What tests are required?

Your colorectal surgeon will generally recommend the following investigations to assist with identification of the causes of your faecal incontinence, which then in turn helps determining the appropriate treatment.

  • Thorough history taking and physical examination including digital rectal examination
  • Colonoscopy – to exclude colon or rectal cancer as a cause for the incontinence
  • Defaecating proctogram – an specialised x-ray test performed during defaecation and after instillation of radiology paste into the rectum
  • Anorectal manometry studies – to determine the sphincter muscle resting pressure, squeeze pressure, as well as rectal sensation and distensibility
  • Endoanal ultrasound – this images the internal and external anal sphincter muscles to assess for previous sphincter injury and mucosal changes suggestive of internal rectal prolapse

After the above mentioned investigations have been performed, Dr Harris will chat with you in the office to explain the likely cause of your faecal incontinence and the possible treatment options available.

What treatment is available for faecal incontinence?

The treatment depends on the cause of the incontinence. Numerous treatment options are available. Surgery is not always required. Treatment may include any of the following:

  • Stool bulking with a high fibre diet, regular fibre supplementation (e.g.
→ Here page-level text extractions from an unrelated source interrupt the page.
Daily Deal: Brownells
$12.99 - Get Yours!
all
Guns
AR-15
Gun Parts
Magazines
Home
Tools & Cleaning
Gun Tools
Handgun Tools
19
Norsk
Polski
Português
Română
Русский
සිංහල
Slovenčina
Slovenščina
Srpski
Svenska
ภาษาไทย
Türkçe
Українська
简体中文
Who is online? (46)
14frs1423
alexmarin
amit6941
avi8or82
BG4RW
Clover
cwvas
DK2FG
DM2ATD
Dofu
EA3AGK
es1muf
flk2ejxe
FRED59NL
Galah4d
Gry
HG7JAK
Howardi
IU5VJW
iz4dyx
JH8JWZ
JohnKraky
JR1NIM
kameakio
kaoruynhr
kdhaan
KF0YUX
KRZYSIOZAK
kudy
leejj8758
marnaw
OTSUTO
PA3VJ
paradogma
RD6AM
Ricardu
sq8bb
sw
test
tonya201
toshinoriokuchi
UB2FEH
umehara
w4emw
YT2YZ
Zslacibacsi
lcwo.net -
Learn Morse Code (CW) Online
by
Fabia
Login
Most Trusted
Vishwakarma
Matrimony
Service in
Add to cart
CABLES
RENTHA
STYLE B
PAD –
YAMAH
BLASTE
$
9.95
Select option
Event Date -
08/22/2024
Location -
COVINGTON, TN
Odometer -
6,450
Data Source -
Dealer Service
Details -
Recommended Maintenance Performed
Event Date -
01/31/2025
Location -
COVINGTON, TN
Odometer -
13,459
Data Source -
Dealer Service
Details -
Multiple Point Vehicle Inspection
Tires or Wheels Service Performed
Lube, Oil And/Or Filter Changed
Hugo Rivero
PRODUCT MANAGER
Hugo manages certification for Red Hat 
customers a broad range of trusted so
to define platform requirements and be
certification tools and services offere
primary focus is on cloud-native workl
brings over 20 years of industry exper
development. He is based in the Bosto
Metamucil or Benefiber), and/or anti-diarrhoeal medication
  • Dietitian advice
  • Pelvic floor physiotherapy and biofeedback
  • Laparoscopic ventral rectopexy (to treat prolapse as a cause for incontinence)
  • Sacral nerve stimulation (implantable pacemaker to stimulate the anal sphincter muscles)
  • Sphincter repair – not commonly performed due to poor long term results
  • Colostomy formation – usually a last resort for people still severely affected by faecal incontinence when other treatment options have failed

What can I try myself to help with improving my faecal incontinence?
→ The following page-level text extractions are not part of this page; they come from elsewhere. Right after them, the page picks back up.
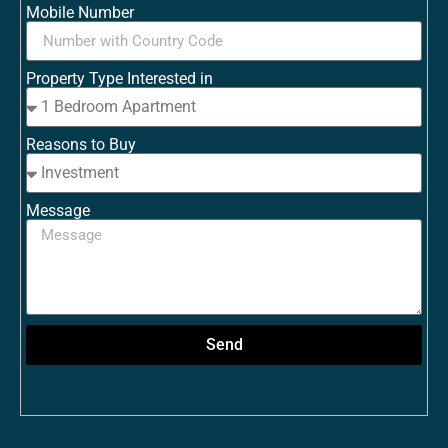
Mobile Number
Property Type Interested in
Reasons to Buy
Message
Send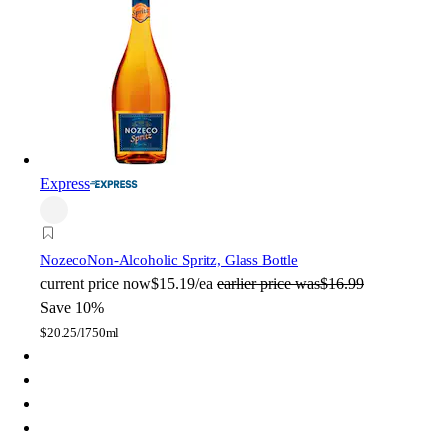
Express
Nozeco
Non-Alcoholic Spritz, Glass Bottle
current price
now
$15.19/ea
earlier price was
$16.99
Save 10%
$
20.25/l
750ml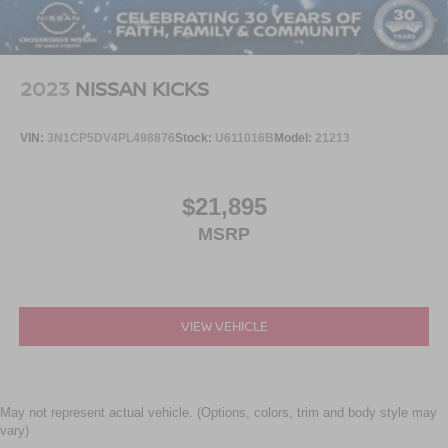
2023
NISSAN KICKS
VIN:
3N1CP5DV4PL498876
Stock:
U611016B
Model:
21213
$21,895
MSRP
VIEW VEHICLE
May not represent actual vehicle. (Options, colors, trim and body style may
vary)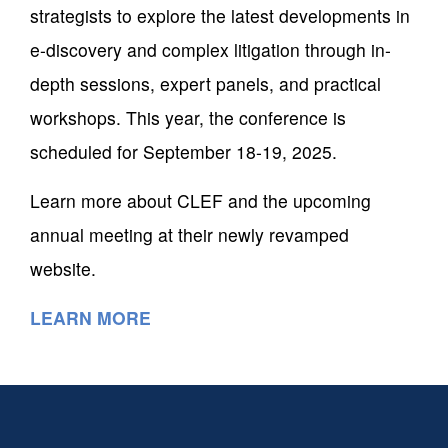
strategists to explore the latest developments in
e-discovery and complex litigation through in-
depth sessions, expert panels, and practical
workshops. This year, the conference is
scheduled for September 18-19, 2025.
Learn more about CLEF and the upcoming
annual meeting at their newly revamped
website.
LEARN MORE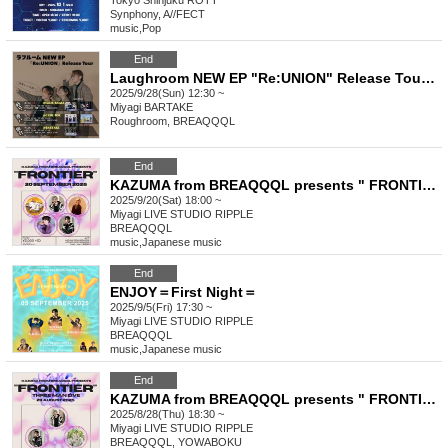
Tokyo
Shinjuku ROTT
Synphony, A//FECT
music
,
Pop
End
Laughroom NEW EP "Re:UNION" Release Tour [Sendai Performance]
2025/9/28(Sun) 12:30 ~
Miyagi
BARTAKE
Roughroom, BREAQQQL
End
KAZUMA from BREAQQQL presents " FRONTIER " Vol.2
2025/9/20(Sat) 18:00 ~
Miyagi
LIVE STUDIO RIPPLE
BREAQQQL
music
,
Japanese music
End
ENJOY＝First Night＝
2025/9/5(Fri) 17:30 ~
Miyagi
LIVE STUDIO RIPPLE
BREAQQQL
music
,
Japanese music
End
KAZUMA from BREAQQQL presents " FRONTIER "
2025/8/28(Thu) 18:30 ~
Miyagi
LIVE STUDIO RIPPLE
BREAQQQL, YOWABOKU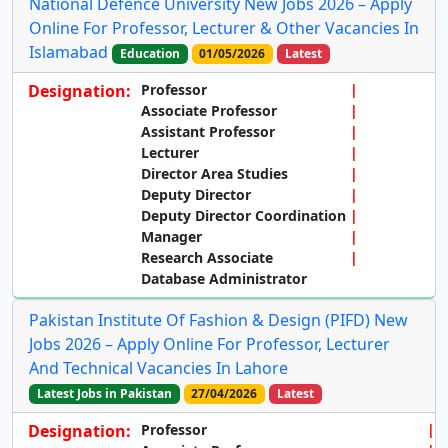
National Defence University New Jobs 2026 – Apply
Online For Professor, Lecturer & Other Vacancies In
Islamabad
Education
01/05/2026
Latest
Designation:
Professor
Associate Professor
Assistant Professor
Lecturer
Director Area Studies
Deputy Director
Deputy Director Coordination
Manager
Research Associate
Database Administrator
Pakistan Institute Of Fashion & Design (PIFD) New
Jobs 2026 – Apply Online For Professor, Lecturer
And Technical Vacancies In Lahore
Latest Jobs in Pakistan
27/04/2026
Latest
Designation:
Professor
  • Avoid foods and drinks that lead to diarrhoea or looser more frequent stools (e.g. dairy products, spicy foods, fatty foods, caffeine, diet soft drinks, alcohol, chewing gum)
  • Consume smaller more frequent meals. In some people large meals trigger a reflex that triggers a bowel motion and/or diarrhoea. Smaller meals can reduce the frequency of bowel motions and thereby improve continence.
  • Increase fibre. Usually this cannot be done with diet alone. Try adding a regular fibre supplement such as Metamucil or Benefiber. Start daily and increase to twice daily in order to bulk the stool. The recommended dietary intake of fibre is 25 – 30 grams. A gradual increase to this level is recommended over several weeks to minimise bloating, cramps and gas.

When should I ask for referral to a specialist?

If faecal incontinence is affecting your day to day activities, reducing your quality of life, or causing you to be depressed, ask your GP for referral to a colorectal surgeon. There are many treatment options available that do not necessarily require surgery. Dr Harris is familiar with this distressing condition and has helped many women and men troubled by incontinence.